(Saved entries)

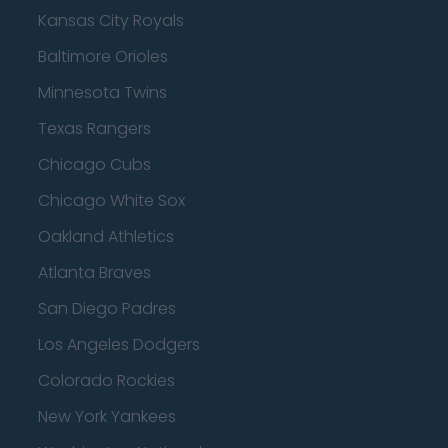
Kansas City Royals
Baltimore Orioles
Minnesota Twins
Texas Rangers
Chicago Cubs
Chicago White Sox
Oakland Athletics
Atlanta Braves
San Diego Padres
Los Angeles Dodgers
Colorado Rockies
New York Yankees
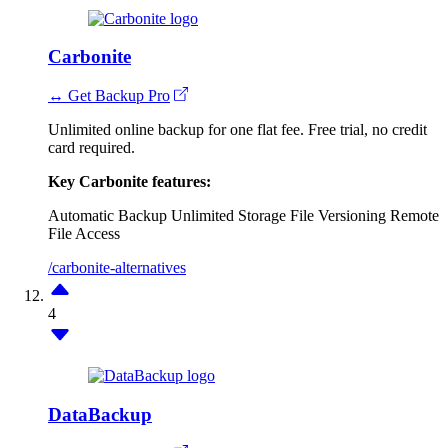
Carbonite
↔ Get Backup Pro
Unlimited online backup for one flat fee. Free trial, no credit
card required.
Key Carbonite features:
Automatic Backup
Unlimited Storage
File Versioning
Remote
File Access
/carbonite-alternatives
4
DataBackup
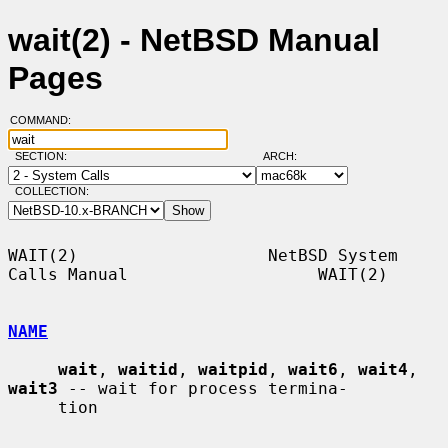
wait(2) - NetBSD Manual
Pages
COMMAND:
SECTION:
ARCH:
COLLECTION:
WAIT(2)                   NetBSD System 
Calls Manual                   WAIT(2)

NAME
wait
, 
waitid
, 
waitpid
, 
wait6
, 
wait4
, 
wait3
 -- wait for process termina-

     tion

» **Work instruction**: Your answer must be an exact repeat of all the records, minus the pictures.

» **Response to this exercise**:
Kansas City Royals
Baltimore Orioles
Minnesota Twins
Texas Rangers
Chicago Cubs
Chicago White Sox
Oakland Athletics
Atlanta Braves
San Diego Padres
Los Angeles Dodgers
Colorado Rockies
New York Yankees
Carbonite
↔ Get Backup Pro
Unlimited online backup for one flat fee. Free trial, no credit
card required.
Key Carbonite features:
Automatic Backup
Unlimited Storage
File Versioning
Remote
File Access
/carbonite-alternatives
4
DataBackup
wait(2) - NetBSD Manual
Pages
COMMAND:
SECTION:
ARCH:
COLLECTION:
WAIT(2)                   NetBSD System 
Calls Manual                   WAIT(2)

NAME
wait
, 
waitid
, 
waitpid
, 
wait6
, 
wait4
, 
wait3
 -- wait for process termina-

     tion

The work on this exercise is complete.